- _TO DO_:
From the listing below, restate word for word the lines from the line containing "Future-proof order and data" down through the line containing "University of Arizona Stewardship". Exclude pictures.
────────────────────────────────────────
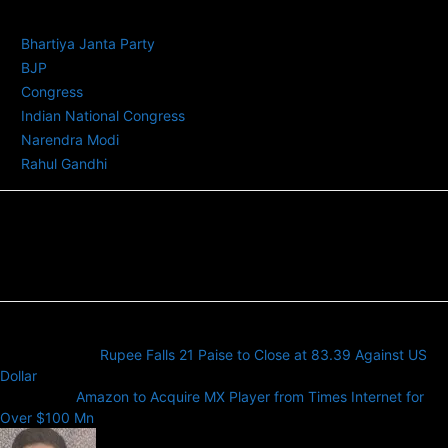
TAGS
Bhartiya Janta Party
BJP
Congress
Indian National Congress
Narendra Modi
Rahul Gandhi
Previous article
Rupee Falls 21 Paise to Close at 83.39 Against US
Dollar
Next article
Amazon to Acquire MX Player from Times Internet for
Over $100 Mn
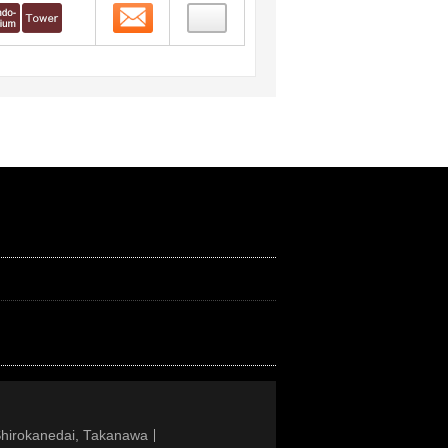
Contact
Shirokanedai, Takanawa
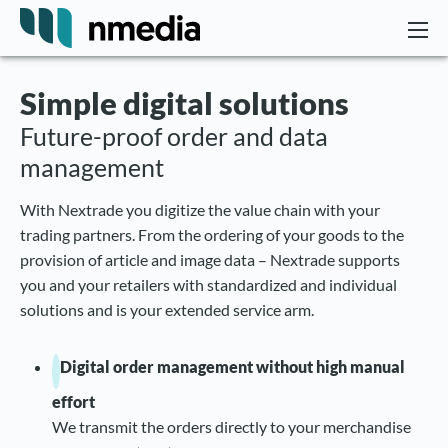
Simple digital solutions
Future-proof order and data
management
With Nextrade you digitize the value chain with your
trading partners. From the ordering of your goods to the
provision of article and image data – Nextrade supports
you and your retailers with standardized and individual
solutions and is your extended service arm.
Digital order management without high manual
effort
We transmit the orders directly to your merchandise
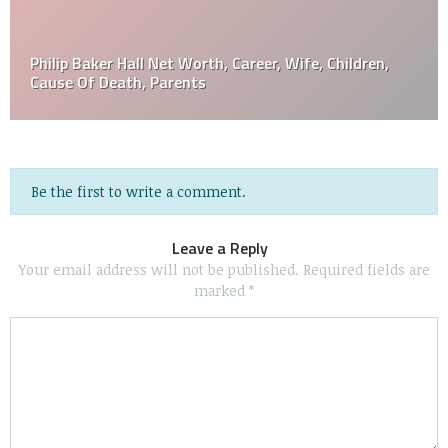
Philip Baker Hall Net Worth, Career, Wife, Children,
Cause Of Death, Parents
Be the first to write a comment.
Leave a Reply
Your email address will not be published.
Required fields are
marked
*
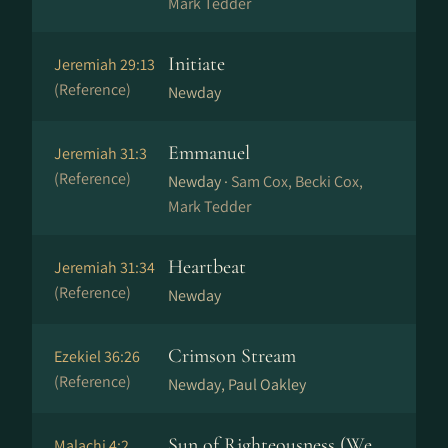
Mark Tedder
Initiate
Jeremiah 29:13
(Reference)
Newday
Emmanuel
Jeremiah 31:3
(Reference)
Newday ·
Sam Cox, Becki Cox,
Mark Tedder
Heartbeat
Jeremiah 31:34
(Reference)
Newday
Crimson Stream
Ezekiel 36:26
(Reference)
Newday, Paul Oakley
Sun of Righteousness (We
Malachi 4:2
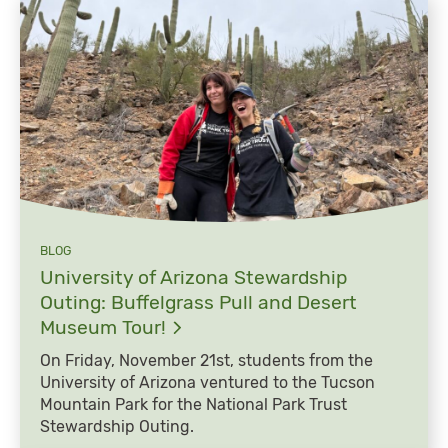
BLOG
University of Arizona Stewardship
Outing: Buffelgrass Pull and Desert
Museum
Tour!
On Friday, November 21st, students from the
University of Arizona ventured to the Tucson
Mountain Park for the National Park Trust
Stewardship Outing.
────────────────────────────────────────
- _RESPONSE TO THIS TASK_:
Future-proof order and data
management
With Nextrade you digitize the value chain with your
trading partners. From the ordering of your goods to the
provision of article and image data – Nextrade supports
you and your retailers with standardized and individual
solutions and is your extended service arm.
Digital order management without high manual
effort
We transmit the orders directly to your merchandise
Philip Baker Hall Net Worth, Career, Wife, Children,
Cause Of Death, Parents
Be the first to write a comment.
Leave a Reply
Your email address will not be published.
Required fields are
marked
*
Mark Tedder
Initiate
Jeremiah 29:13
(Reference)
Newday
Emmanuel
Jeremiah 31:3
(Reference)
Newday ·
Sam Cox, Becki Cox,
Mark Tedder
Heartbeat
Jeremiah 31:34
(Reference)
Newday
Crimson Stream
Ezekiel 36:26
(Reference)
Newday, Paul Oakley
Sun of Righteousness (We
Malachi 4:2
BLOG
University of Arizona Stewardship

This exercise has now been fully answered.